Instructions to follow -
Scan the entries below for lines holding "calculator". Give the number of such lines alone.

Records provided -
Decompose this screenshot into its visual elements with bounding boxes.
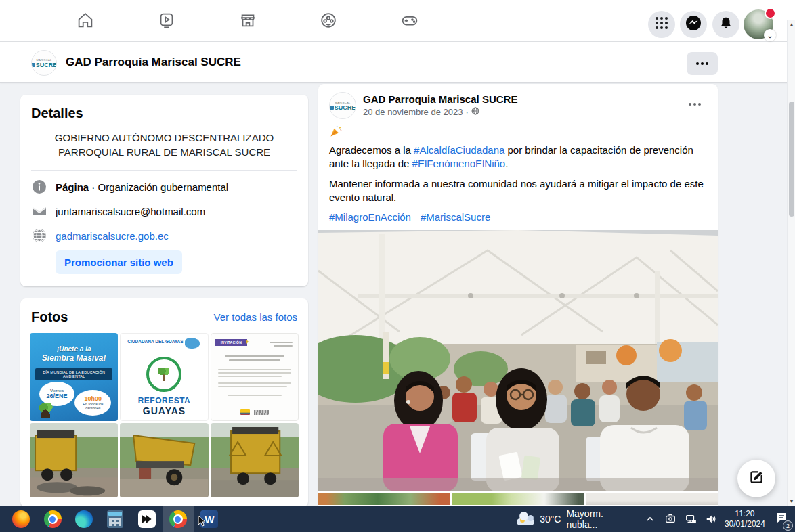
edge-icon [75,510,93,528]
post-body: Agradecemos a la #AlcaldíaCiudadana por … [318,119,718,224]
taskbar-firefox[interactable] [5,506,37,532]
meet-now-icon[interactable] [664,512,677,526]
chrome-icon [169,510,187,528]
hidden-icons-chevron[interactable] [643,512,657,526]
seedling-graphic [37,403,54,418]
post-author-avatar[interactable]: MARISCAL SUCRE [329,92,356,119]
photo-grid: ¡Únete a la Siembra Masiva! DÍA MUNDIAL … [30,333,299,497]
hashtag-link[interactable]: #ElFenómenoElNiño [412,158,506,169]
hashtag-link[interactable]: #MilagroEnAcción [329,211,411,223]
category-row: Página · Organización gubernamental [31,179,297,195]
system-tray [643,512,718,526]
taskbar-edge[interactable] [68,506,100,532]
photo-thumb-invitacion[interactable]: INVITACIÓN [211,333,299,421]
details-title: Detalles [31,106,297,121]
network-icon[interactable] [684,512,697,526]
edit-pencil-icon [748,468,765,489]
taskbar-clock[interactable]: 11:20 30/01/2024 [725,509,765,529]
promote-website-button[interactable]: Promocionar sitio web [56,250,182,274]
page-header: MARISCAL SUCRE GAD Parroquia Mariscal SU… [0,42,795,83]
hashtag-link[interactable]: #MariscalSucre [421,211,490,223]
chrome-icon [44,510,62,528]
tab-marketplace[interactable] [210,5,286,38]
photo-thumb-truck-1[interactable] [30,423,118,497]
page-avatar[interactable]: MARISCAL SUCRE [31,50,57,76]
windows-taskbar: W 30°C Mayorm. nubla... 11:20 30/01/2024… [0,506,795,532]
photos-card: Fotos Ver todas las fotos ¡Únete a la Si… [20,298,308,506]
page-email[interactable]: juntamariscalsucre@hotmail.com [56,206,205,217]
left-column: Detalles GOBIERNO AUTÓNOMO DESCENTRALIZA… [20,83,308,506]
taskbar-weather[interactable]: 30°C Mayorm. nubla... [515,508,634,530]
hashtag-link[interactable]: #AlcaldíaCiudadana [414,144,504,156]
scroll-up-arrow[interactable]: ▲ [788,20,795,30]
post-author-name[interactable]: GAD Parroquia Mariscal SUCRE [363,93,517,105]
page-website-link[interactable]: gadmariscalsucre.gob.ec [56,230,169,242]
post-timestamp[interactable]: 20 de noviembre de 2023 · [363,107,517,117]
apps-menu-button[interactable] [648,11,675,38]
post-photo-thumb[interactable] [586,493,718,505]
page-title[interactable]: GAD Parroquia Mariscal SUCRE [66,42,241,83]
capcut-icon [138,510,156,528]
firefox-icon [12,510,30,528]
action-center-button[interactable]: 2 [775,511,788,527]
tab-home[interactable] [47,5,123,38]
volume-icon[interactable] [704,512,718,526]
chevron-down-icon: ⌄ [764,29,776,41]
divider [31,170,297,171]
photos-title: Fotos [31,309,68,325]
privacy-globe-icon [471,107,479,117]
home-icon [75,10,95,33]
see-all-photos-link[interactable]: Ver todas las fotos [214,311,297,323]
info-icon [31,179,47,195]
grid-menu-icon [655,16,668,32]
post-paragraph-2: Mantener informada a nuestra comunidad n… [329,177,707,205]
scroll-down-arrow[interactable]: ▼ [788,497,795,506]
post-more-button[interactable] [683,92,707,116]
browser-scrollbar[interactable]: ▲ ▼ [787,20,795,506]
watch-video-icon [156,10,177,33]
notifications-button[interactable] [712,11,739,38]
photo-thumb-siembra[interactable]: ¡Únete a la Siembra Masiva! DÍA MUNDIAL … [30,333,118,421]
bell-icon [718,16,733,33]
tab-groups[interactable] [291,5,366,38]
compose-fab-button[interactable] [737,460,775,497]
taskbar-chrome[interactable] [37,506,68,532]
ellipsis-icon [689,103,691,106]
taskbar-calculator[interactable] [100,506,131,532]
groups-icon [318,10,339,33]
marketplace-icon [238,10,258,33]
gaming-icon [400,10,420,33]
weather-cloud-icon [515,513,535,525]
page-more-button[interactable] [687,52,718,75]
photo-thumb-reforesta[interactable]: CIUDADANA DEL GUAYAS REFORESTA GUAYAS [120,333,208,421]
profile-avatar[interactable]: ⌄ [744,9,773,39]
post-photo-thumb[interactable] [452,493,584,505]
messenger-button[interactable] [680,11,707,38]
details-description: GOBIERNO AUTÓNOMO DESCENTRALIZADO PARROQ… [31,131,297,159]
weather-temp: 30°C [540,514,561,525]
post-photo[interactable] [318,230,718,491]
envelope-icon [31,203,47,219]
ecuador-emblem [211,409,298,415]
photo-thumb-truck-3[interactable] [211,423,299,497]
tab-gaming[interactable] [372,5,448,38]
post-header: MARISCAL SUCRE GAD Parroquia Mariscal SU… [318,84,718,119]
photo-thumb-truck-2[interactable] [120,423,208,497]
post-photo-thumb[interactable] [318,493,450,505]
email-row: juntamariscalsucre@hotmail.com [31,203,297,219]
post-hashtags: #MilagroEnAcción#MariscalSucre [329,210,707,224]
tab-watch[interactable] [129,5,205,38]
taskbar-capcut[interactable] [131,506,162,532]
details-card: Detalles GOBIERNO AUTÓNOMO DESCENTRALIZA… [20,95,308,286]
taskbar-chrome-active[interactable] [163,506,194,532]
guayas-map-graphic [185,338,200,349]
globe-icon [31,227,47,244]
clock-date: 30/01/2024 [725,519,765,529]
website-row: gadmariscalsucre.gob.ec [31,227,297,244]
calculator-icon [107,510,123,528]
party-popper-emoji [329,125,707,139]
scrollbar-thumb[interactable] [789,102,794,217]
messenger-icon [685,15,702,34]
clock-time: 11:20 [725,509,765,519]
facebook-navbar: ⌄ [0,0,795,42]
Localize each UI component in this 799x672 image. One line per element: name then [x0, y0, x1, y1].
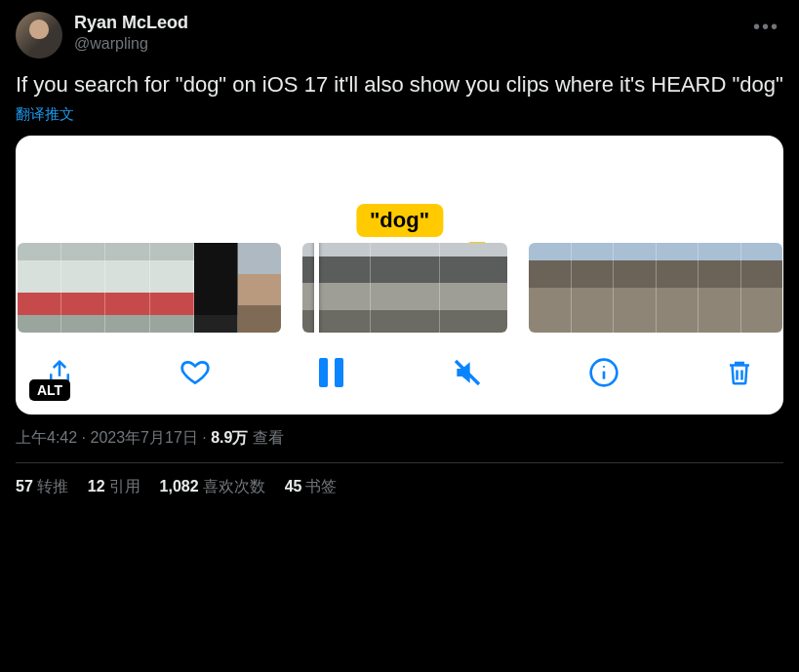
- playhead[interactable]: [314, 243, 319, 333]
- search-tag-label: "dog": [356, 204, 443, 237]
- meta-line[interactable]: 上午4:42 · 2023年7月17日 · 8.9万 查看: [16, 428, 783, 449]
- thumbnail: [61, 243, 105, 333]
- author-names[interactable]: Ryan McLeod @warpling: [74, 12, 738, 54]
- thumbnail: [238, 243, 281, 333]
- stats-row: 57转推 12引用 1,082喜欢次数 45书签: [16, 477, 783, 497]
- more-options-icon[interactable]: •••: [749, 12, 783, 42]
- tweet-header: Ryan McLeod @warpling •••: [16, 12, 783, 59]
- thumbnail: [18, 243, 61, 333]
- trash-icon[interactable]: [723, 356, 756, 389]
- thumbnail: [572, 243, 615, 333]
- thumbnail: [614, 243, 657, 333]
- thumbnail: [302, 243, 371, 333]
- thumbnail: [657, 243, 699, 333]
- time: 上午4:42: [16, 429, 77, 446]
- mute-icon[interactable]: [451, 356, 484, 389]
- media-toolbar: [16, 333, 783, 415]
- thumbnail: [529, 243, 572, 333]
- avatar[interactable]: [16, 12, 62, 59]
- tweet-container: Ryan McLeod @warpling ••• If you search …: [0, 0, 799, 509]
- thumbnail: [150, 243, 194, 333]
- svg-point-3: [602, 366, 604, 368]
- thumbnail: [194, 243, 238, 333]
- clip-3[interactable]: [529, 243, 782, 333]
- bookmarks-stat[interactable]: 45书签: [285, 477, 338, 497]
- clip-1[interactable]: [18, 243, 281, 333]
- views-label: 查看: [248, 429, 283, 446]
- handle: @warpling: [74, 34, 738, 54]
- quotes-stat[interactable]: 12引用: [88, 477, 140, 497]
- thumbnail: [371, 243, 439, 333]
- thumbnail: [105, 243, 149, 333]
- views-count: 8.9万: [211, 429, 248, 446]
- retweets-stat[interactable]: 57转推: [16, 477, 68, 497]
- thumbnail: [699, 243, 741, 333]
- alt-badge[interactable]: ALT: [29, 379, 70, 401]
- filmstrip[interactable]: [16, 243, 783, 333]
- heart-icon[interactable]: [179, 356, 212, 389]
- translate-link[interactable]: 翻译推文: [16, 105, 74, 124]
- thumbnail: [741, 243, 783, 333]
- tweet-text: If you search for "dog" on iOS 17 it'll …: [16, 70, 783, 99]
- thumbnail: [440, 243, 507, 333]
- clip-2[interactable]: [302, 243, 507, 333]
- info-icon[interactable]: [587, 356, 620, 389]
- divider: [16, 462, 783, 463]
- date: 2023年7月17日: [90, 429, 197, 446]
- pause-icon[interactable]: [315, 356, 348, 389]
- likes-stat[interactable]: 1,082喜欢次数: [160, 477, 265, 497]
- display-name: Ryan McLeod: [74, 12, 738, 34]
- caption-area: "dog": [16, 136, 783, 243]
- media-card[interactable]: "dog": [16, 136, 783, 415]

Answer to the exercise -
2